Ayrıca sanal gerçek ile gündelik gerçekliğin yaşanan şartlar içerisinde içiçeleşmesi gibi yeni tarz bilimkurguların ana temalarından birini hikâyesine fon seçmesi de işaret edilesi bir husus. Yahut yine insanın garabetlerinden biri âddetmemiz gereken, zorla kendisine dayatılanın zamanla tercih edilesileştiği hususu…
Polisin araştırması derinleştikçe yönetmen bizi dilediği dolambaca daha bir kuvvetlice çeker ve her flashback’le hem geriye döneriz, hem de olgu, gerçek ve hakikat arasındaki farkları şöyle bir sezinlemeye davet ediliriz. Film ilerledikçe öğrendiğimiz her yeni bilgi kırıntısının aslında ne kadar öznellik barındırdığını, bu öznellikleri ayıkladığımızda bile nesnel ve somut bir bilgiye ulaşmanın imkânsıza yakın çetinliğini idrak ederiz: Hakikat idrak edilemez.

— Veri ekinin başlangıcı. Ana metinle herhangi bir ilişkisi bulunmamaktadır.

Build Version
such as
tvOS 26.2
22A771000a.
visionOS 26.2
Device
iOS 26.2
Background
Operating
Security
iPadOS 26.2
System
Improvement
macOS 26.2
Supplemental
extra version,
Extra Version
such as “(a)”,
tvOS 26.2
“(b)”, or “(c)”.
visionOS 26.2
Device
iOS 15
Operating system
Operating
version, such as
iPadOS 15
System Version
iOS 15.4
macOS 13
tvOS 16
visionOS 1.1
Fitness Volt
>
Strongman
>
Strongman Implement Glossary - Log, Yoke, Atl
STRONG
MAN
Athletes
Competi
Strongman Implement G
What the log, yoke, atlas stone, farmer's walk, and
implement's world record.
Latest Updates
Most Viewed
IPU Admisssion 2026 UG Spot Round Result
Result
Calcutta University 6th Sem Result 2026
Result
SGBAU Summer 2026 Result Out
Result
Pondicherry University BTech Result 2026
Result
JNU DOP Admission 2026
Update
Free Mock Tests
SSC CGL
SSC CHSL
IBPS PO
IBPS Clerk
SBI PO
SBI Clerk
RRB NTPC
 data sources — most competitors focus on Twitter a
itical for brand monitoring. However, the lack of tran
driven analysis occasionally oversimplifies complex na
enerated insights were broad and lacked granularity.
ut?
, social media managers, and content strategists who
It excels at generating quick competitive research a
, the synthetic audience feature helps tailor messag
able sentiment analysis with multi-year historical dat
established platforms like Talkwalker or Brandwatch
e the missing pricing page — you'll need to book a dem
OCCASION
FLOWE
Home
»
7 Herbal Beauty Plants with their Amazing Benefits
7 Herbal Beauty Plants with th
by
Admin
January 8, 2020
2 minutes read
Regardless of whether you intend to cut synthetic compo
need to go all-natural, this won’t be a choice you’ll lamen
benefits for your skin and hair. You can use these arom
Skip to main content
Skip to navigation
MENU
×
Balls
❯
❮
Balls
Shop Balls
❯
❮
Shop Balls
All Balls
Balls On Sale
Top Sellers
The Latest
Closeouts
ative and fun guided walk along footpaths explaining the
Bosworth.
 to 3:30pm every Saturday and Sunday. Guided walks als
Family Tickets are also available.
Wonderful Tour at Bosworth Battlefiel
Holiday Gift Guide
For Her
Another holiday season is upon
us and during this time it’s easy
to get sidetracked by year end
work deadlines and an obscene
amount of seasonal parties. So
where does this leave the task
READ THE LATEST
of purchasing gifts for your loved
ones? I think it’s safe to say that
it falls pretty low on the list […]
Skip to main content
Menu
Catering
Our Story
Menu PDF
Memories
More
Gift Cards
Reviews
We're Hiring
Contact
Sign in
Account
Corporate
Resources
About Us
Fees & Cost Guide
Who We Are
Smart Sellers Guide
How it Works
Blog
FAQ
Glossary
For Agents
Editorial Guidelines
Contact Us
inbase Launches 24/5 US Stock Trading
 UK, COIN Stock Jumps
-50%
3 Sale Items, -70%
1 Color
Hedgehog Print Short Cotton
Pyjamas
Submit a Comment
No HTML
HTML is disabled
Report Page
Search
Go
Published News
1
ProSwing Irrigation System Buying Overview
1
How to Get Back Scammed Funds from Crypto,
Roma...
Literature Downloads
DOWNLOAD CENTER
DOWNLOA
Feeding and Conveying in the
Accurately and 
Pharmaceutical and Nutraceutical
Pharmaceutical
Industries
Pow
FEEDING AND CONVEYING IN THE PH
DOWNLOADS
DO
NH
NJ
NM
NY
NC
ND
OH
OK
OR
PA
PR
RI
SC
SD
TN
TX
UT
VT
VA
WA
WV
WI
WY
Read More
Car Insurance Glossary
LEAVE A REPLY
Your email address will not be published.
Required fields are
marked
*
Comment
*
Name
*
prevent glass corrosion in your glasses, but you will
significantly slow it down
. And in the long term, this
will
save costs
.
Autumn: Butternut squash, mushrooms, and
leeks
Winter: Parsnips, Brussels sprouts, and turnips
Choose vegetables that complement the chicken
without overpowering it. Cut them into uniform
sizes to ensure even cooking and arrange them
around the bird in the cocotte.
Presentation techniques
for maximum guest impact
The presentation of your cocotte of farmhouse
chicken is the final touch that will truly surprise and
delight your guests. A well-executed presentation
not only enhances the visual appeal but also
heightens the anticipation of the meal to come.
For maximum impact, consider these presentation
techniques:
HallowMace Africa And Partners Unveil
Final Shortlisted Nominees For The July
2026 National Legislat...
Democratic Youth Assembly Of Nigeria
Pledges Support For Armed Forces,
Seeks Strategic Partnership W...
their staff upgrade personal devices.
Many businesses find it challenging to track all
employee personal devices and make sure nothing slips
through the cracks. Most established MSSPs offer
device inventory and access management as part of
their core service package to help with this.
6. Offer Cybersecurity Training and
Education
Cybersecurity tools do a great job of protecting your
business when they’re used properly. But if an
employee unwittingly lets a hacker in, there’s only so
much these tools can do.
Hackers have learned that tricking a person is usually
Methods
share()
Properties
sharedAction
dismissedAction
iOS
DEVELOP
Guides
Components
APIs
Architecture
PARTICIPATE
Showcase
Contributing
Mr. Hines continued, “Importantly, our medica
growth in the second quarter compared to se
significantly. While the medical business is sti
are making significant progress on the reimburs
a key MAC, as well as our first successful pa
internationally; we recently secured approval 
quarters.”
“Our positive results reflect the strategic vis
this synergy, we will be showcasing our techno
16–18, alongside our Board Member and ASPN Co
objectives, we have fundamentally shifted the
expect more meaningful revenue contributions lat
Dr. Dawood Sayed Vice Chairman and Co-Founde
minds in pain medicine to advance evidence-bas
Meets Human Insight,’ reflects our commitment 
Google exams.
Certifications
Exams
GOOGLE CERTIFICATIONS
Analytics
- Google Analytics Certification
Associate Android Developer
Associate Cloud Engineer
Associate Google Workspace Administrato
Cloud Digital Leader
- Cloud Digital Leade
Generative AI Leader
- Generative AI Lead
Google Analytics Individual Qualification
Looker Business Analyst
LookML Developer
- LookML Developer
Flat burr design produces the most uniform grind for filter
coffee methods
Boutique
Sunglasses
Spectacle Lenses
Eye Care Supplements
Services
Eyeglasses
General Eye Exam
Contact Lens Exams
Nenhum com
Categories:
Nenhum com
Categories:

Ancak çevresinde dolanabiliriz. Ve bu dolanımlarımızdan devşirdiklerimiz, hakikatin bize dönük gerçek parçalarından ibarettir.
Yeni Kara Film de ne?
Polisiye filmlerde sık sık tabancalar sıkılır. Bu tabancalardaki mermilerin gerçek değil, aslında kuru sıkı olduğunu herkes bilir. Yine de bu bilgi o filmden haz almayı engellemez. Çünkü polisiye filmler, öteki türlerin zıddına ve kendisinden hiç beklenmeyecek bir yeterlilikte muhatabını bir mantık hâlesiyle kuşatmaya gayret eder. Çoğunu başarır da. Demem o ki sıkılan onca kurusıkıya rağmen sıkı işlenmiş bir polisiye, gerilim, karafilm harmanı… Üstelik tam tarz adıyla yeni kara (neo-noir) film. Film yalnızca zekice tasarlanmış hikâyesine yaslanmakla yetinmemiş, bu hikâyeye derinlik katacak bir görsellikle de kotarılmış.
Yeni kara film anlayışının düsturunu hatırda tutmakta fayda var: İnsan esasında sefil bir mahlûktur ve aslından uzaklaştırıldıkça bu sefaletini arttırmakta hiçbir beis görmemektedir. Çalmak, çırpmak, vurmak, kırmak, öldürmek, çürütmek, yoketmek; hemcinsinin kuyusunu kazmak, biteviye suç işlemek ve sınırsızca yozlaşmak, insanın insanlığından uzaklaşıp makineleştikçe daha bir pekişen zaafları. Yirmibirinci yüzyılda suç insani bir mesele olmaktan çıkıp yalnızca hukuki bir süreç hâline gelmiştir. Bu demektir ki siz iyi bir plânlamayla ancak zayıfların takılabileceği o örümcek ağına hiç bulaşmadan işinizi görebilir ve hedefinize ulaşabilirsiniz.
A Land Imagined, iyi işlenmiş her yeni kara film gibi izleyicisine yalan söylememeyi tercih ediyor ve hikâyesini anlattığı Wang’ın sonunu sahte renklerle alalamaktansa hayatın hakiki manâsını itiraf etmekten geri durmuyor: ıstırap!